■ Recorded information:

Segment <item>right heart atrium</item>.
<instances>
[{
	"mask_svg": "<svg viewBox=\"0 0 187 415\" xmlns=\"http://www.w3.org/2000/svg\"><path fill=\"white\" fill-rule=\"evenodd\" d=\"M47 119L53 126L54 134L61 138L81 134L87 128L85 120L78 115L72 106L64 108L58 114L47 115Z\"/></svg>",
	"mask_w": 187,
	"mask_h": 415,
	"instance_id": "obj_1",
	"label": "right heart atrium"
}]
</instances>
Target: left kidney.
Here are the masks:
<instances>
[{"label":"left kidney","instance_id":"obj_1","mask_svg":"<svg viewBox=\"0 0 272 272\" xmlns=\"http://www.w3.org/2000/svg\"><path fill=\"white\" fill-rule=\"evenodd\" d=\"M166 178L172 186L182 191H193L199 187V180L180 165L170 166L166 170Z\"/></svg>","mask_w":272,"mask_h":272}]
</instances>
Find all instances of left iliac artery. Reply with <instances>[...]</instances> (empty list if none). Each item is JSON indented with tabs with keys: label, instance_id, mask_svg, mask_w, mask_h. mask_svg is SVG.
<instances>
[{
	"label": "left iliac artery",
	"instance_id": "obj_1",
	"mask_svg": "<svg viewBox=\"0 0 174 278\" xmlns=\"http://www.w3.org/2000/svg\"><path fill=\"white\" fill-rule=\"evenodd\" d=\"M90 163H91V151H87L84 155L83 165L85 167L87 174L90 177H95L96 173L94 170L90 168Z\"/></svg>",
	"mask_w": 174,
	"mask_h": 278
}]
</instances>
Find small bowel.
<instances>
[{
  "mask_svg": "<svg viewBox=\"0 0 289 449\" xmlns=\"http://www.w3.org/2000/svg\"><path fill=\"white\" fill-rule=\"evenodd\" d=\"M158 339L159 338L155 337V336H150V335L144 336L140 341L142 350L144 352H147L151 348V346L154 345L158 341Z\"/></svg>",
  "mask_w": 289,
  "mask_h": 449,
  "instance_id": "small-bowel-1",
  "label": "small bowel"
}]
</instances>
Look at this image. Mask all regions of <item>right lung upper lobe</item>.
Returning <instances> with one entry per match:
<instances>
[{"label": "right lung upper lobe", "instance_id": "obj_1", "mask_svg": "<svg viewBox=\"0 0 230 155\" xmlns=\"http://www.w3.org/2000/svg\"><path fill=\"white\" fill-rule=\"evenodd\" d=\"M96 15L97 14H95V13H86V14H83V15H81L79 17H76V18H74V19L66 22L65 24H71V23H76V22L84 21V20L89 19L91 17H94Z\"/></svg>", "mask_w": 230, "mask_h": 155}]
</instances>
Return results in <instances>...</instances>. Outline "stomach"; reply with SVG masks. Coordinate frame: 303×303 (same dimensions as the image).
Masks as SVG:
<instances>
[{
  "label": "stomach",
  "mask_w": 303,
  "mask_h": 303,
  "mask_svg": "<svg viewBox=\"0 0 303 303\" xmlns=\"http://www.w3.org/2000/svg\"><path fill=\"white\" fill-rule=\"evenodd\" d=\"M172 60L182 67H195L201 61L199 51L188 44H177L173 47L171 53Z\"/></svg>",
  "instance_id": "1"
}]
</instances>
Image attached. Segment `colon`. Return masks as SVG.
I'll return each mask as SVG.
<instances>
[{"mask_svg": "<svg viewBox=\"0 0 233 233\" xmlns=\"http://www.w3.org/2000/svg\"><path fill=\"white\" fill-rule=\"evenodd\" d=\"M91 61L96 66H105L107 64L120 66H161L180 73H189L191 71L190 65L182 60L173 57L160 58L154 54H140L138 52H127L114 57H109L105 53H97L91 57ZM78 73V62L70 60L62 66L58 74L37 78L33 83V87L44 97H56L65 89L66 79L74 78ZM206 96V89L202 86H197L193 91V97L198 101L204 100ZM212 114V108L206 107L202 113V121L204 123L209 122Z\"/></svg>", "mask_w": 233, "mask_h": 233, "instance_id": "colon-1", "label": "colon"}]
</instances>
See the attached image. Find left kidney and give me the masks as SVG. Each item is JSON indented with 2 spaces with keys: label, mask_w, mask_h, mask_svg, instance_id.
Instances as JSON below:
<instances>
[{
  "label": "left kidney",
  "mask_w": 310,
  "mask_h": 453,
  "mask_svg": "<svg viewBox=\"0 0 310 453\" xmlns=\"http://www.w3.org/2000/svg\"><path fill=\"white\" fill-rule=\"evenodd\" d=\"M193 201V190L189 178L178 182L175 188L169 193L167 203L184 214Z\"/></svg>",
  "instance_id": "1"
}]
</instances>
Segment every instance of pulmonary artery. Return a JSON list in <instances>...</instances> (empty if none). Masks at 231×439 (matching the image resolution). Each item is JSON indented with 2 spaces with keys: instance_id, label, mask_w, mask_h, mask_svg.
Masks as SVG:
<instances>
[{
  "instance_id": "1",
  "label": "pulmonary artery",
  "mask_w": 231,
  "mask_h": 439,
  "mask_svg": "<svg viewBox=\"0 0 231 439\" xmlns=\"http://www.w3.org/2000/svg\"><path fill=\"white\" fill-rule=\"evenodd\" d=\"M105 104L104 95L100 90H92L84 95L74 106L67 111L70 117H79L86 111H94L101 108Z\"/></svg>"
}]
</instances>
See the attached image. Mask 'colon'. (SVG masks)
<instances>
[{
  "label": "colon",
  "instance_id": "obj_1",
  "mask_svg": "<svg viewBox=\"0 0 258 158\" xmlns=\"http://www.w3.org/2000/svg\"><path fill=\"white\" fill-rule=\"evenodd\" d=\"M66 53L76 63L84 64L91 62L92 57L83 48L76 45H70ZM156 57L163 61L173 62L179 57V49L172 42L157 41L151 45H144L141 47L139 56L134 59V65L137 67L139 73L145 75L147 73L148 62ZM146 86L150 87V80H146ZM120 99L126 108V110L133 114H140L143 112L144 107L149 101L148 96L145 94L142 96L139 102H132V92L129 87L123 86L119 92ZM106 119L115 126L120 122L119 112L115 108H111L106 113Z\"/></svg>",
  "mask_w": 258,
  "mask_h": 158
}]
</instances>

■ What is being asked:
A faithful, word-for-word transcription of the data above is required.

■ Solution to this exercise:
Segment <item>right heart atrium</item>.
<instances>
[{
	"mask_svg": "<svg viewBox=\"0 0 187 415\" xmlns=\"http://www.w3.org/2000/svg\"><path fill=\"white\" fill-rule=\"evenodd\" d=\"M47 119L53 126L54 134L61 138L81 134L87 128L85 120L78 115L72 106L64 108L58 114L47 115Z\"/></svg>",
	"mask_w": 187,
	"mask_h": 415,
	"instance_id": "obj_1",
	"label": "right heart atrium"
}]
</instances>
Target: left kidney.
Here are the masks:
<instances>
[{"label":"left kidney","instance_id":"obj_1","mask_svg":"<svg viewBox=\"0 0 272 272\" xmlns=\"http://www.w3.org/2000/svg\"><path fill=\"white\" fill-rule=\"evenodd\" d=\"M166 178L172 186L182 191H193L199 187V180L180 165L170 166L166 170Z\"/></svg>","mask_w":272,"mask_h":272}]
</instances>
Find all instances of left iliac artery. Reply with <instances>[...]</instances> (empty list if none). Each item is JSON indented with tabs with keys: label, instance_id, mask_svg, mask_w, mask_h. mask_svg is SVG.
<instances>
[{
	"label": "left iliac artery",
	"instance_id": "obj_1",
	"mask_svg": "<svg viewBox=\"0 0 174 278\" xmlns=\"http://www.w3.org/2000/svg\"><path fill=\"white\" fill-rule=\"evenodd\" d=\"M90 163H91V151H87L84 155L83 165L85 167L87 174L90 177H95L96 173L94 170L90 168Z\"/></svg>",
	"mask_w": 174,
	"mask_h": 278
}]
</instances>
Find small bowel.
<instances>
[{
  "mask_svg": "<svg viewBox=\"0 0 289 449\" xmlns=\"http://www.w3.org/2000/svg\"><path fill=\"white\" fill-rule=\"evenodd\" d=\"M158 339L159 338L155 337V336H150V335L144 336L140 341L142 350L144 352H147L151 348V346L154 345L158 341Z\"/></svg>",
  "mask_w": 289,
  "mask_h": 449,
  "instance_id": "small-bowel-1",
  "label": "small bowel"
}]
</instances>
Look at this image. Mask all regions of <item>right lung upper lobe</item>.
Returning <instances> with one entry per match:
<instances>
[{"label": "right lung upper lobe", "instance_id": "obj_1", "mask_svg": "<svg viewBox=\"0 0 230 155\" xmlns=\"http://www.w3.org/2000/svg\"><path fill=\"white\" fill-rule=\"evenodd\" d=\"M96 15L97 14H95V13H86V14H83V15H81L79 17H76V18H74V19L66 22L65 24H71V23H76V22L84 21V20L89 19L91 17H94Z\"/></svg>", "mask_w": 230, "mask_h": 155}]
</instances>
Return results in <instances>...</instances>. Outline "stomach"; reply with SVG masks. Coordinate frame: 303×303 (same dimensions as the image).
Masks as SVG:
<instances>
[{
  "label": "stomach",
  "mask_w": 303,
  "mask_h": 303,
  "mask_svg": "<svg viewBox=\"0 0 303 303\" xmlns=\"http://www.w3.org/2000/svg\"><path fill=\"white\" fill-rule=\"evenodd\" d=\"M172 60L182 67H195L201 61L199 51L188 44H177L173 47L171 53Z\"/></svg>",
  "instance_id": "1"
}]
</instances>
Image attached. Segment `colon`. Return masks as SVG.
I'll return each mask as SVG.
<instances>
[{"mask_svg": "<svg viewBox=\"0 0 233 233\" xmlns=\"http://www.w3.org/2000/svg\"><path fill=\"white\" fill-rule=\"evenodd\" d=\"M91 61L96 66H105L107 64L120 66H161L180 73H189L191 71L190 65L182 60L173 57L160 58L154 54H140L138 52H127L114 57H109L105 53H97L91 57ZM78 73V62L70 60L62 66L58 74L37 78L33 83V87L44 97H56L65 89L66 79L74 78ZM206 96V89L202 86H197L193 91V97L198 101L204 100ZM212 114V108L206 107L202 113V121L204 123L209 122Z\"/></svg>", "mask_w": 233, "mask_h": 233, "instance_id": "colon-1", "label": "colon"}]
</instances>
See the attached image. Find left kidney and give me the masks as SVG. Each item is JSON indented with 2 spaces with keys: label, mask_w, mask_h, mask_svg, instance_id.
Instances as JSON below:
<instances>
[{
  "label": "left kidney",
  "mask_w": 310,
  "mask_h": 453,
  "mask_svg": "<svg viewBox=\"0 0 310 453\" xmlns=\"http://www.w3.org/2000/svg\"><path fill=\"white\" fill-rule=\"evenodd\" d=\"M193 201V190L189 178L178 182L175 188L169 193L167 203L184 214Z\"/></svg>",
  "instance_id": "1"
}]
</instances>
Segment every instance of pulmonary artery. Return a JSON list in <instances>...</instances> (empty if none). Masks at 231×439 (matching the image resolution). Each item is JSON indented with 2 spaces with keys: instance_id, label, mask_w, mask_h, mask_svg.
Masks as SVG:
<instances>
[{
  "instance_id": "1",
  "label": "pulmonary artery",
  "mask_w": 231,
  "mask_h": 439,
  "mask_svg": "<svg viewBox=\"0 0 231 439\" xmlns=\"http://www.w3.org/2000/svg\"><path fill=\"white\" fill-rule=\"evenodd\" d=\"M105 104L104 95L100 90H92L84 95L74 106L67 111L70 117H79L86 111H94L101 108Z\"/></svg>"
}]
</instances>
See the attached image. Mask 'colon'. (SVG masks)
<instances>
[{
  "label": "colon",
  "instance_id": "obj_1",
  "mask_svg": "<svg viewBox=\"0 0 258 158\" xmlns=\"http://www.w3.org/2000/svg\"><path fill=\"white\" fill-rule=\"evenodd\" d=\"M66 53L76 63L84 64L91 62L92 57L83 48L76 45H70ZM156 57L163 61L173 62L179 57V49L172 42L157 41L151 45H144L141 47L139 56L134 59V65L137 67L139 73L145 75L147 73L148 62ZM146 86L150 87V80H146ZM120 99L126 108V110L133 114H140L143 112L144 107L149 101L148 96L145 94L142 96L139 102H132V92L129 87L123 86L119 92ZM106 119L115 126L120 122L119 112L115 108H111L106 113Z\"/></svg>",
  "mask_w": 258,
  "mask_h": 158
}]
</instances>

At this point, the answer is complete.